Across the smaller markets, Canberra was the top performer once again, with a preliminary clearance rate of 90 per cent across 84 auctions, followed by a preliminary clearance rate of 84.9 per cent in Adelaide across 112 auctions.

Brisbane recorded a preliminary clearance rate of 75.8 per cent across 162 auctions, while in Perth there were 20 auctions, with a preliminary clearance rate of 36.4 per cent.

Home values have continued to surge, with the CoreLogic Daily Home Value Index revealing a year-to-date rise of 12.8 per cent in home values across the combined five capital cities (excluding Hobart and Darwin), a 13.2 per cent rise over the last 12 months.

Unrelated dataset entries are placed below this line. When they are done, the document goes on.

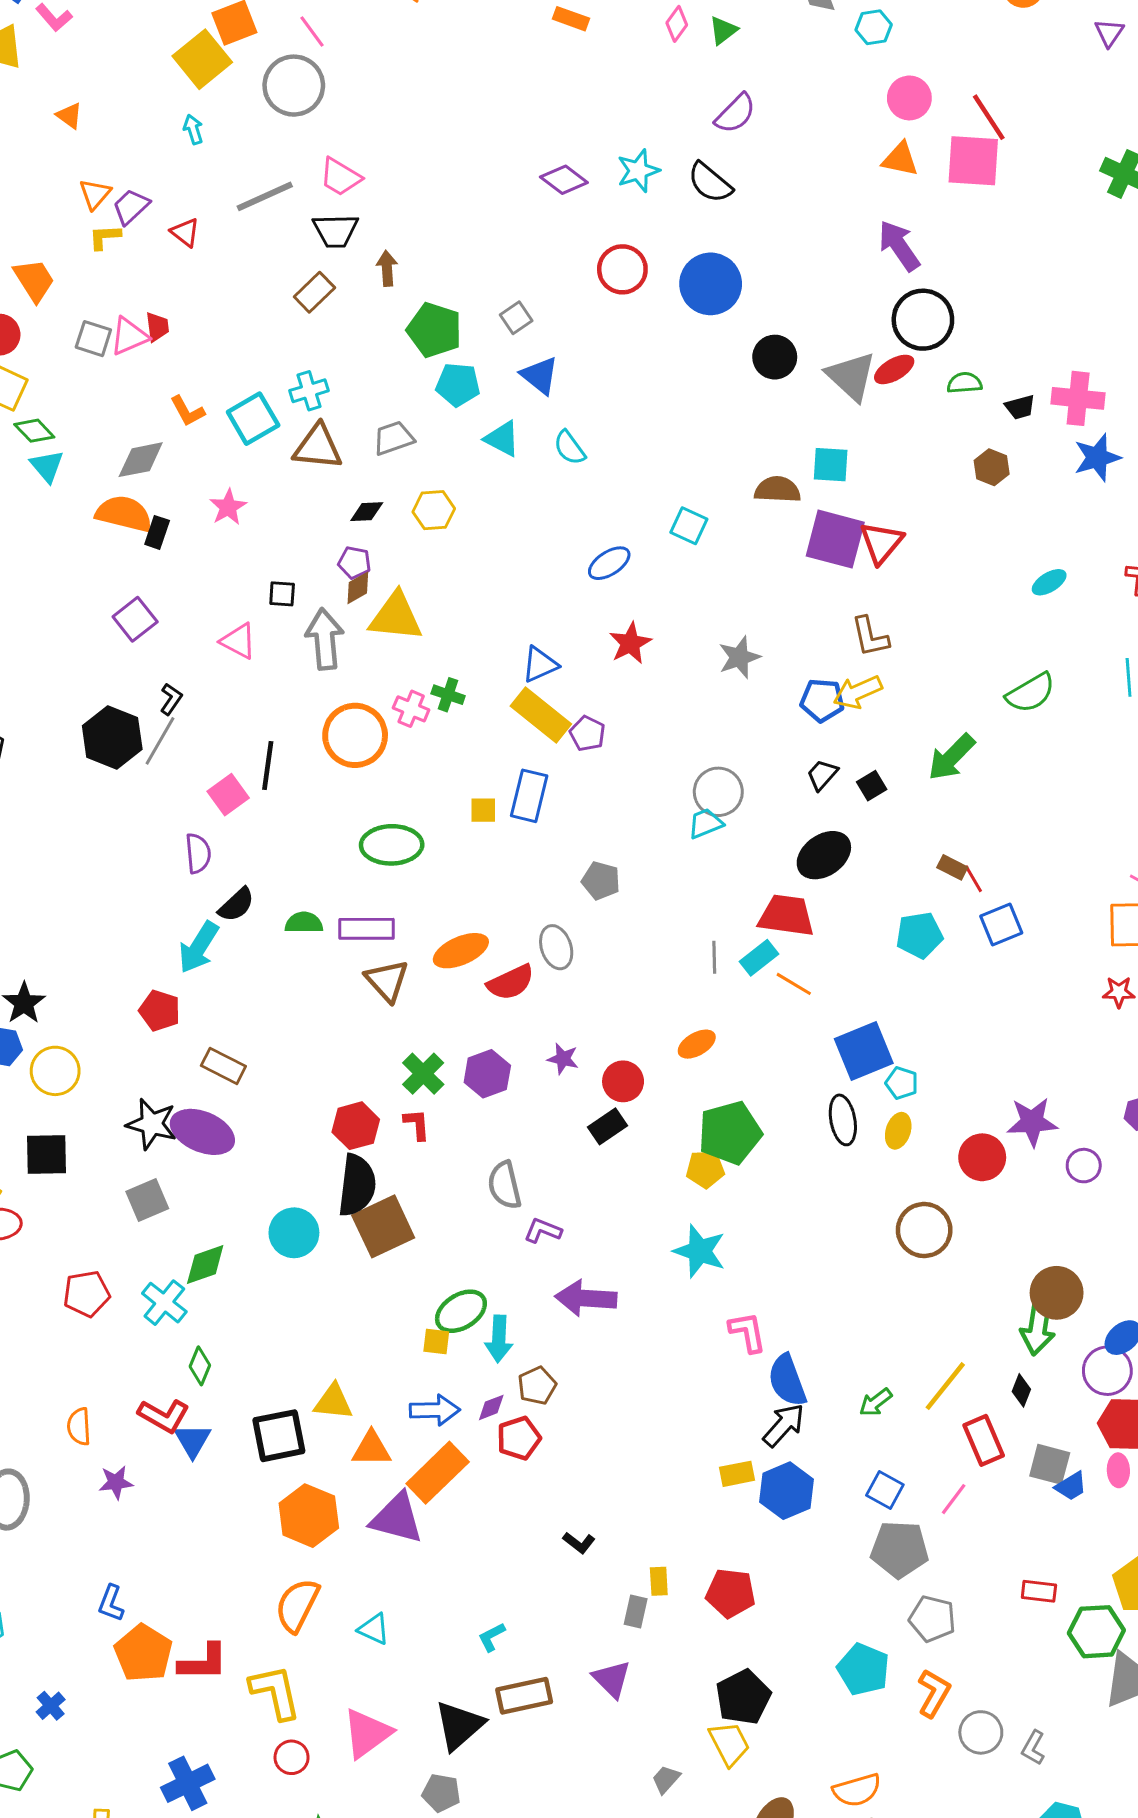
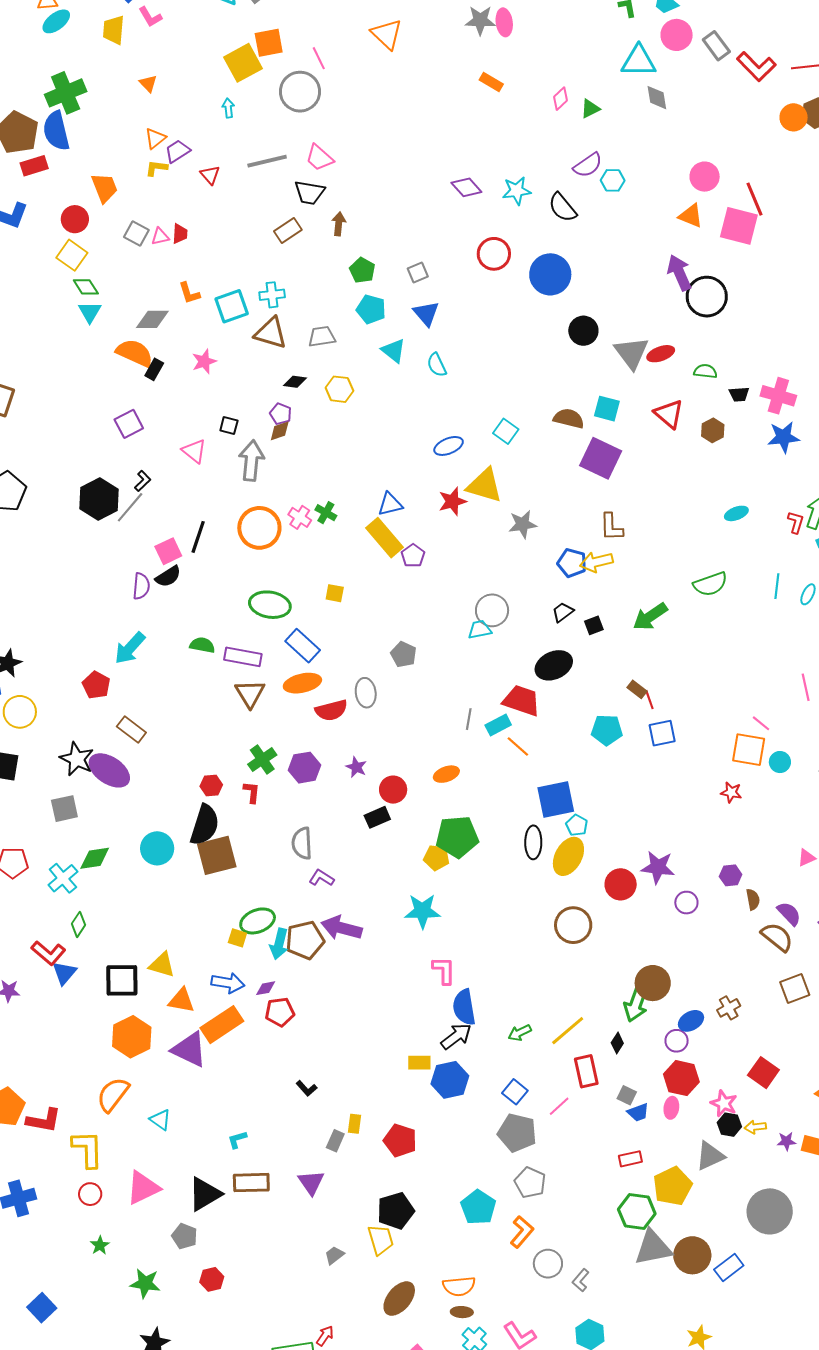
cyan hexagon: (874, 27) -> (613, 180), moved
black circle: (923, 320) -> (707, 297), moved
green pentagon: (434, 330) -> (362, 270), size x0.7
pink triangle: (129, 336) -> (160, 237), size x0.7
red triangle: (881, 543) -> (669, 414), moved, turned -40
yellow triangle: (396, 617) -> (485, 485), moved
blue rectangle: (529, 796) -> (303, 646), moved, turned -72
black semicircle: (236, 905) -> (168, 576), moved
red hexagon: (356, 1126) -> (211, 785), size x0.7
yellow ellipse: (898, 1131) -> (568, 856), size x1.6
cyan star: (700, 1251) -> (422, 911), turned -30
purple circle: (1107, 1371) -> (677, 1041), size x0.7
brown pentagon: (537, 1386) -> (305, 940), moved, size x1.5
gray square: (1050, 1464) -> (627, 1095), size x0.7
red rectangle: (1039, 1591) -> (630, 1159), moved, turned -30

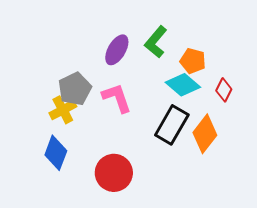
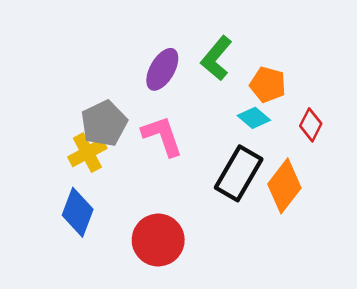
cyan diamond: (183, 85) -> (254, 118), size x0.7

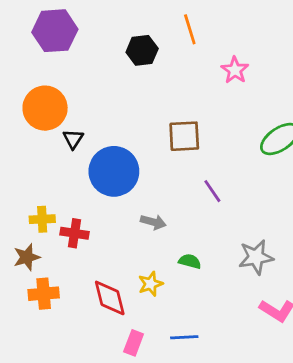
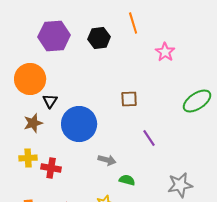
purple hexagon: (55, 31) -> (54, 36), moved
brown square: (184, 136) -> (129, 99), size x0.7
brown star: (27, 257) -> (33, 123), moved
green semicircle: (190, 261) -> (127, 180), moved

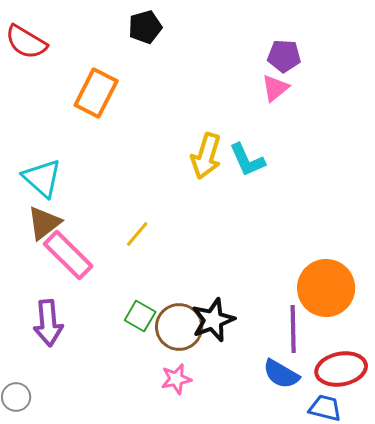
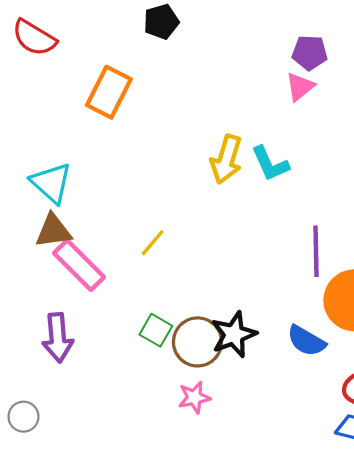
brown triangle: (44, 223) -> (53, 231), turned 30
purple line: (293, 329) -> (316, 251), moved
blue semicircle: (281, 374) -> (306, 341), moved

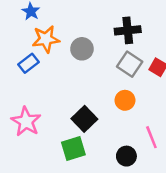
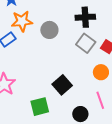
orange circle: (125, 100) -> (101, 72), moved
black square: (84, 119) -> (62, 85), moved

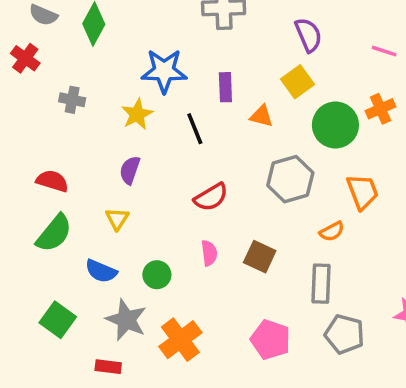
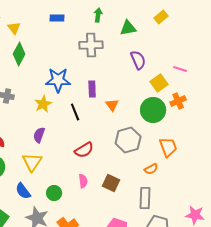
yellow square: (298, 82) -> (159, 83), moved
orange triangle: (261, 116) -> (112, 105), turned 40
yellow triangle: (117, 219) -> (32, 162), size x1.5
blue semicircle: (101, 271) -> (23, 191), turned 30

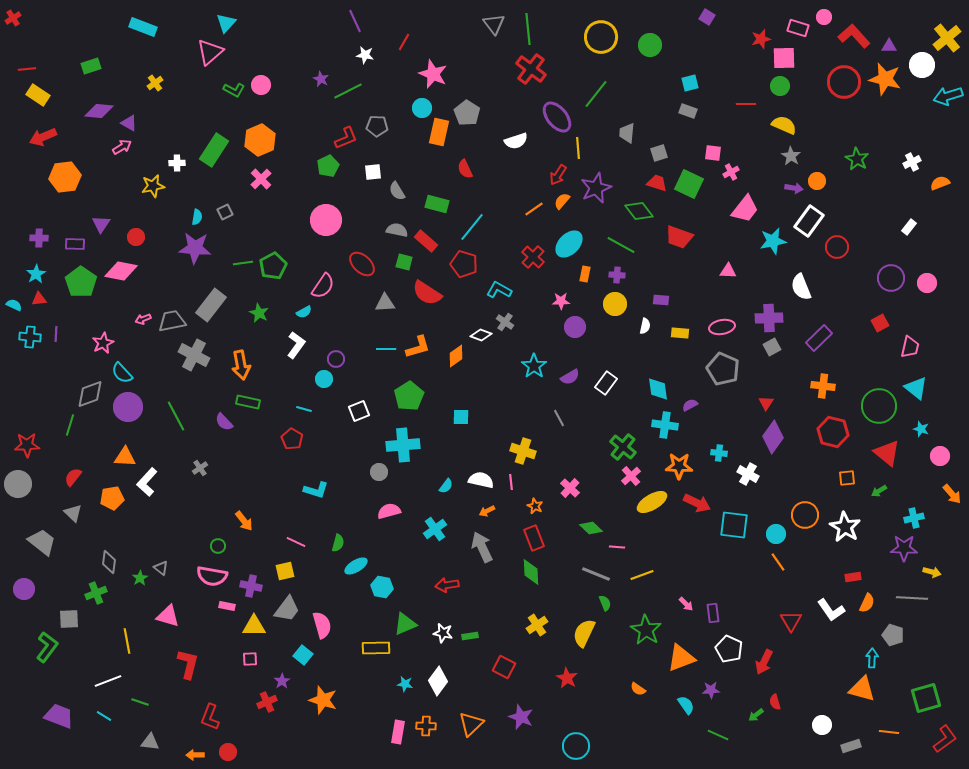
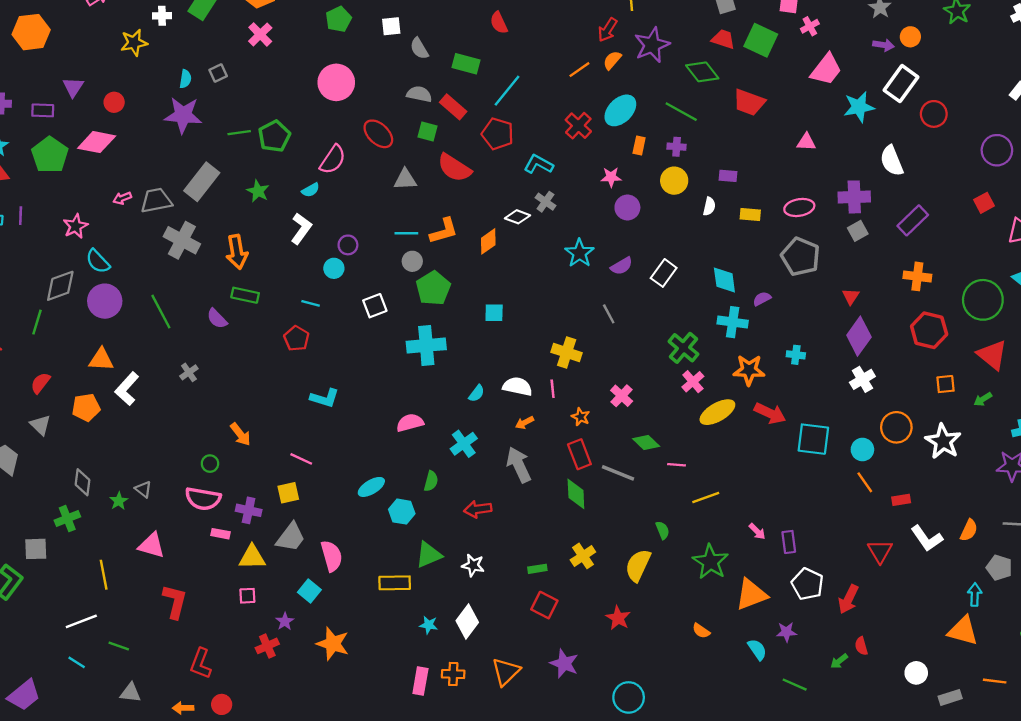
gray circle: (379, 472) -> (412, 261), moved
white cross: (748, 474) -> (862, 379), moved, turned 30
green semicircle: (338, 543) -> (431, 481), moved
gray line: (596, 574) -> (618, 473), moved
red rectangle: (853, 577) -> (901, 500), moved
green rectangle: (470, 636) -> (537, 569), moved
purple trapezoid: (59, 716) -> (24, 695), moved, turned 120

The index recorded a monthly rise of 1.7 per cent and a weekly rise of 0.4 per cent in home values.

The number of new properties listed for sale over the last 12 months rose by 26 per cent, but total listings over the past 12 months declined by 14 per cent, driven by the impact of the COVID-19-related restrictions imposed in 2020.

National housing finance activity declined by 12.8 per cent month-on-month, driven by a 19.2 per cent slump in Tasmania and an 18.5 per cent drop in Victoria.

Mortgage market activity also weakened in South Australia (down 13.8 per cent), NSW (down 13 per cent), and Queensland (down 11.2 per cent), but rose slightly in Western Australia (up 1.9 per cent).